Recorded information:
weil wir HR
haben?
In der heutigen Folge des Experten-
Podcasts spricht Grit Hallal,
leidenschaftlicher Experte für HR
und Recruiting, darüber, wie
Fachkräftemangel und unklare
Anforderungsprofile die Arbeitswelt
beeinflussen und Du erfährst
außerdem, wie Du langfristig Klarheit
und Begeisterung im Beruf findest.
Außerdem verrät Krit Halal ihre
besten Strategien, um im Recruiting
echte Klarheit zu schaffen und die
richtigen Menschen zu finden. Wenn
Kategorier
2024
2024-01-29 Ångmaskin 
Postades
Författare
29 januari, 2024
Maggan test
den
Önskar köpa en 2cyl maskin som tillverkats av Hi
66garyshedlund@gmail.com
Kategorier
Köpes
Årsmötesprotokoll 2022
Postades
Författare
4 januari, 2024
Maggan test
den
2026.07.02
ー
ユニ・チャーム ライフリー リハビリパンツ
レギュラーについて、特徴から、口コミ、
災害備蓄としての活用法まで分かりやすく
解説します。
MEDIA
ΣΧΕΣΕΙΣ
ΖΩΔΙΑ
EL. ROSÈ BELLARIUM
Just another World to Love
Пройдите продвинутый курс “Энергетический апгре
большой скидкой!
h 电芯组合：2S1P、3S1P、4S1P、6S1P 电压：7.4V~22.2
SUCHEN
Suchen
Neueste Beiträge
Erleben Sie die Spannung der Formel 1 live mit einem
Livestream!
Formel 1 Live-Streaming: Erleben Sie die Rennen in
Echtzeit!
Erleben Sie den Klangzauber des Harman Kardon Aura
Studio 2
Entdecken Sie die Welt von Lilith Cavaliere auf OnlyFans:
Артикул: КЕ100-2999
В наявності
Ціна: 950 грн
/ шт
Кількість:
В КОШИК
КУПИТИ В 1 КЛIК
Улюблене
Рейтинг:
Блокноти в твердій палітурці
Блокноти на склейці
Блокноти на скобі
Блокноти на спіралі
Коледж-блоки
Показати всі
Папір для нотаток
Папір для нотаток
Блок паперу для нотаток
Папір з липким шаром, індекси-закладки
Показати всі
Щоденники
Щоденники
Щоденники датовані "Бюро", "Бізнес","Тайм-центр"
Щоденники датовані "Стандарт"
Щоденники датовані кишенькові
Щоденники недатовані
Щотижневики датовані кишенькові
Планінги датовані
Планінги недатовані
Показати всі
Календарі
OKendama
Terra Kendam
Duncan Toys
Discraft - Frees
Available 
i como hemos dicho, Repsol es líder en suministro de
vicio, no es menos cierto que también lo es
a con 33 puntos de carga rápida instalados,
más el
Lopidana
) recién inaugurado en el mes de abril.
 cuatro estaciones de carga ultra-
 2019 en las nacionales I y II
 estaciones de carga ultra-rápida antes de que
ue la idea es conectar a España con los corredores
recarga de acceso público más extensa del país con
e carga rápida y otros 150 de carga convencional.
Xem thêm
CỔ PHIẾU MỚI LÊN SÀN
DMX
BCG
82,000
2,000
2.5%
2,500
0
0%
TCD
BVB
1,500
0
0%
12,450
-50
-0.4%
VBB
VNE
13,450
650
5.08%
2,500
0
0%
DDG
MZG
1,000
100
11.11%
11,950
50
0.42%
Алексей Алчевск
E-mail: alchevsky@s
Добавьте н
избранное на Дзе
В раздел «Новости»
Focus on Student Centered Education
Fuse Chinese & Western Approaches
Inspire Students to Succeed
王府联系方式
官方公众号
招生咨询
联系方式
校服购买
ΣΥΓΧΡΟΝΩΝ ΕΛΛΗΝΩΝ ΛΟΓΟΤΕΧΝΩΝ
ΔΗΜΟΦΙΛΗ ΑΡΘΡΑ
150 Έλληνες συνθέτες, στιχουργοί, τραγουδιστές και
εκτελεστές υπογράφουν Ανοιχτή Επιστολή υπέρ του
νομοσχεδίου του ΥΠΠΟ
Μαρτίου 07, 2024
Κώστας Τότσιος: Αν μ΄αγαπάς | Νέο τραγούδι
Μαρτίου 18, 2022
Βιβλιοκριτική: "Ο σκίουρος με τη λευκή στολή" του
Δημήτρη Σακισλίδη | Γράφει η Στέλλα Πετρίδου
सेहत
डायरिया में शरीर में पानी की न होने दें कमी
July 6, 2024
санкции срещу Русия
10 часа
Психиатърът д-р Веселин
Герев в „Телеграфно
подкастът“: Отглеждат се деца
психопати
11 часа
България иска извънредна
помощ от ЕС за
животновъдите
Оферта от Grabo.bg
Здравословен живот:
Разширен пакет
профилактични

Your assignment:
An exact copy of the lines above, from the one containing "richtigen Menschen zu finden. Wenn" through the one containing "災害備蓄としての活用法まで分かりやすく", is the whole of the answer.

Exercise response:
richtigen Menschen zu finden. Wenn
Kategorier
2024
2024-01-29 Ångmaskin 
Postades
Författare
29 januari, 2024
Maggan test
den
Önskar köpa en 2cyl maskin som tillverkats av Hi
66garyshedlund@gmail.com
Kategorier
Köpes
Årsmötesprotokoll 2022
Postades
Författare
4 januari, 2024
Maggan test
den
2026.07.02
ー
ユニ・チャーム ライフリー リハビリパンツ
レギュラーについて、特徴から、口コミ、
災害備蓄としての活用法まで分かりやすく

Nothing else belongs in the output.